REQUIRED WORK:
Please copy each line in the records below that contains the string "Hotels".

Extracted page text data
________

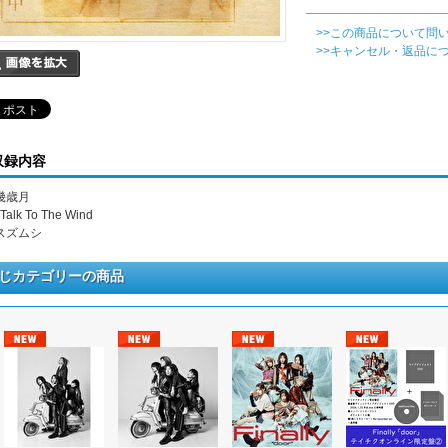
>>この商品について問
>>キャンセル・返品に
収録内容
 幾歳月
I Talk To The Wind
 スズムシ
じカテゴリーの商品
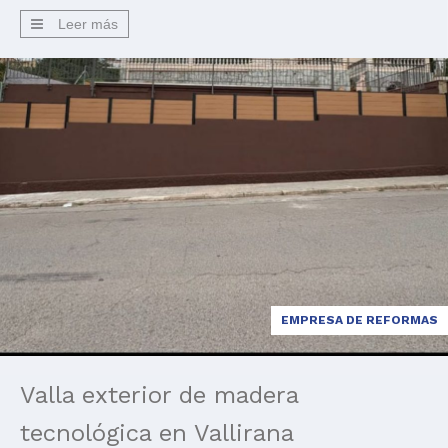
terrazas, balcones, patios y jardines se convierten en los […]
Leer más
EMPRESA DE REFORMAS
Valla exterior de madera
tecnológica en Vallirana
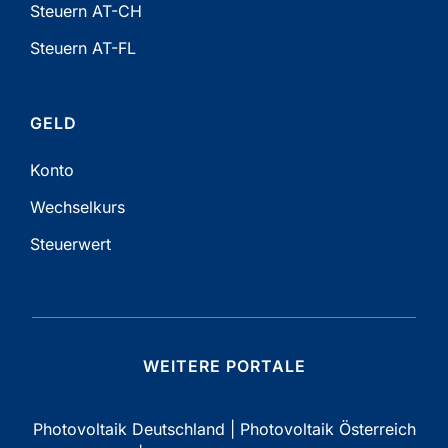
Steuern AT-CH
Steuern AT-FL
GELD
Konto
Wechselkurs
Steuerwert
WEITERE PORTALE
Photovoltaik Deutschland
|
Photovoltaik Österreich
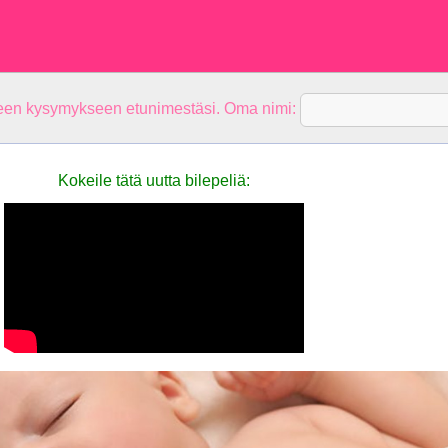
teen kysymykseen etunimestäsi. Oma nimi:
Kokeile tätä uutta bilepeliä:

________

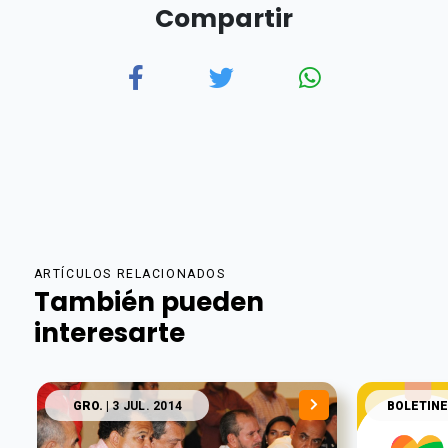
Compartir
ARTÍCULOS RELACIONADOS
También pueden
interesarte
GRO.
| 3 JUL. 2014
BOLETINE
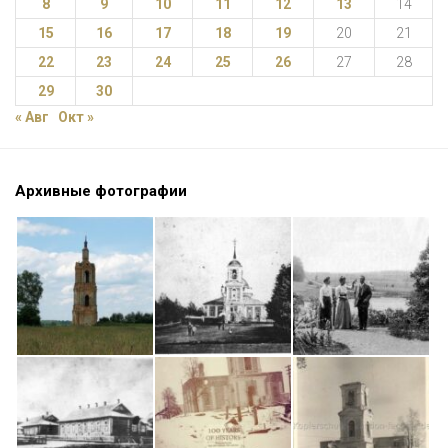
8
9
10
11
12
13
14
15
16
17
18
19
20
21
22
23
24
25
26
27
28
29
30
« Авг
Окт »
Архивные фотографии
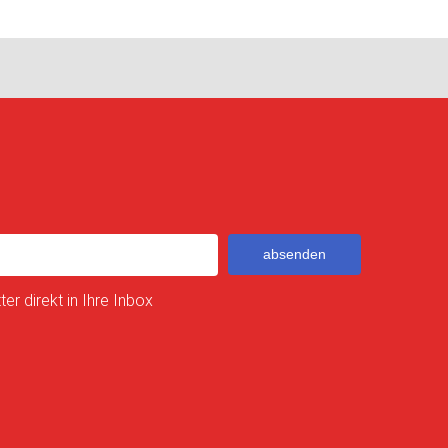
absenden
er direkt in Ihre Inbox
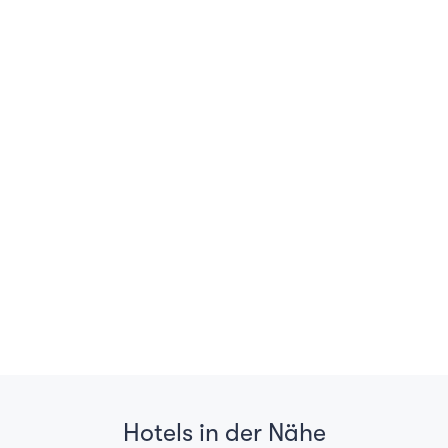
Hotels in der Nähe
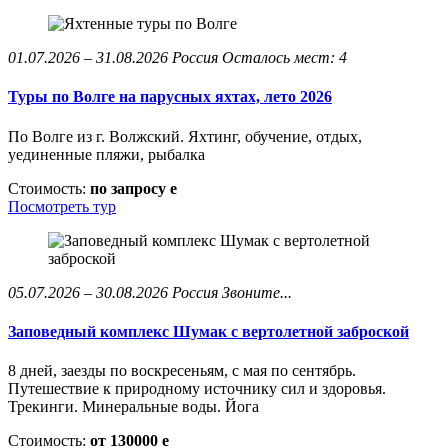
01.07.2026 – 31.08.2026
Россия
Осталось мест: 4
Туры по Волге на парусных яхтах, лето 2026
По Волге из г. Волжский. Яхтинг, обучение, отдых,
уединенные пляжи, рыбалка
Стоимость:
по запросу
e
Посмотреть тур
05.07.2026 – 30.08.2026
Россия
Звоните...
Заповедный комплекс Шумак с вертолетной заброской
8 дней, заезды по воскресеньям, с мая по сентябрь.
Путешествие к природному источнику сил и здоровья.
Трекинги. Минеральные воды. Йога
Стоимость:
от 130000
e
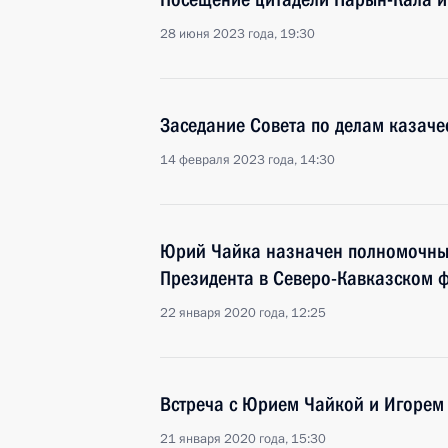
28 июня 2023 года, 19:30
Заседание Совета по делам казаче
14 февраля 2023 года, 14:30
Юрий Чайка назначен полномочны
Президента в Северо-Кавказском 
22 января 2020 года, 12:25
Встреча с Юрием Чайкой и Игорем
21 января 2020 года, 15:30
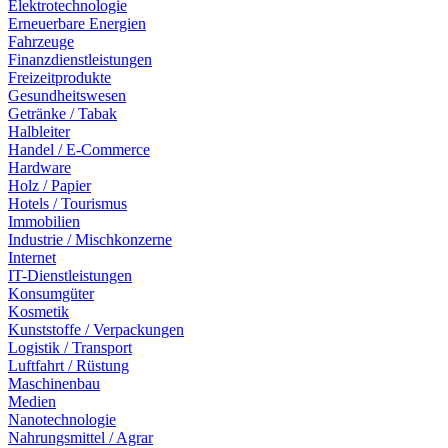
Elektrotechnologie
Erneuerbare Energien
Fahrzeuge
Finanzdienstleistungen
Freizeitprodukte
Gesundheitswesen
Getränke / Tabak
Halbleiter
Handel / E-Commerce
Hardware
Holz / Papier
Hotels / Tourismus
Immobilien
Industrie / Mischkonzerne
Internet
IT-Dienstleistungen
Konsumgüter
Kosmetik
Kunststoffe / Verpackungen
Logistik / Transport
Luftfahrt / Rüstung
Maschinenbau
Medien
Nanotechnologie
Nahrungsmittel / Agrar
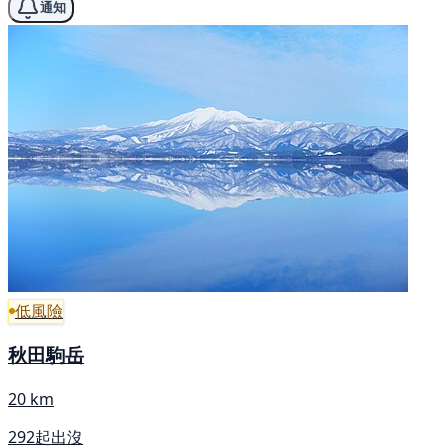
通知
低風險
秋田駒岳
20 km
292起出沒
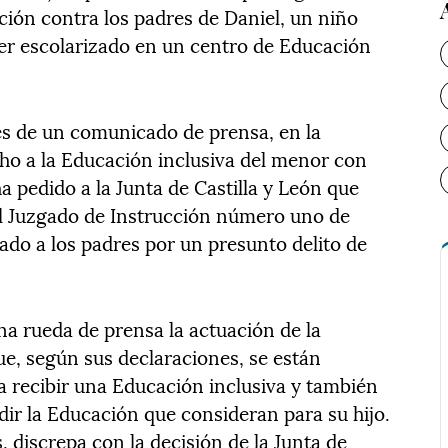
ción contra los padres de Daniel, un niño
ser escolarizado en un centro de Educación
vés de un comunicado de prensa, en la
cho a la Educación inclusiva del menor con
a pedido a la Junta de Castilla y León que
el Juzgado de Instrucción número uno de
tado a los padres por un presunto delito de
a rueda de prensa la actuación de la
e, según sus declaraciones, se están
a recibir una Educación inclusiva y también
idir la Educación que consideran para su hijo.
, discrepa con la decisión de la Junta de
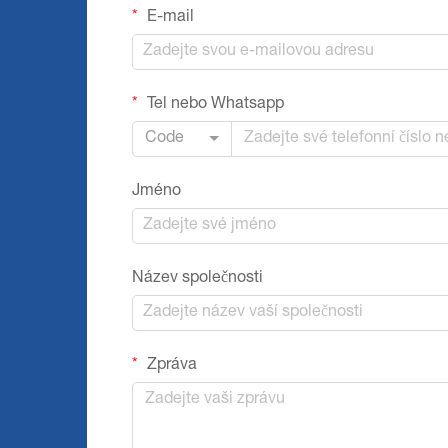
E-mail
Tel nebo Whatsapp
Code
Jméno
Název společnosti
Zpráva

________

EXERCISE RESULT:
Hotels in der Nähe
Hotels / Tourismus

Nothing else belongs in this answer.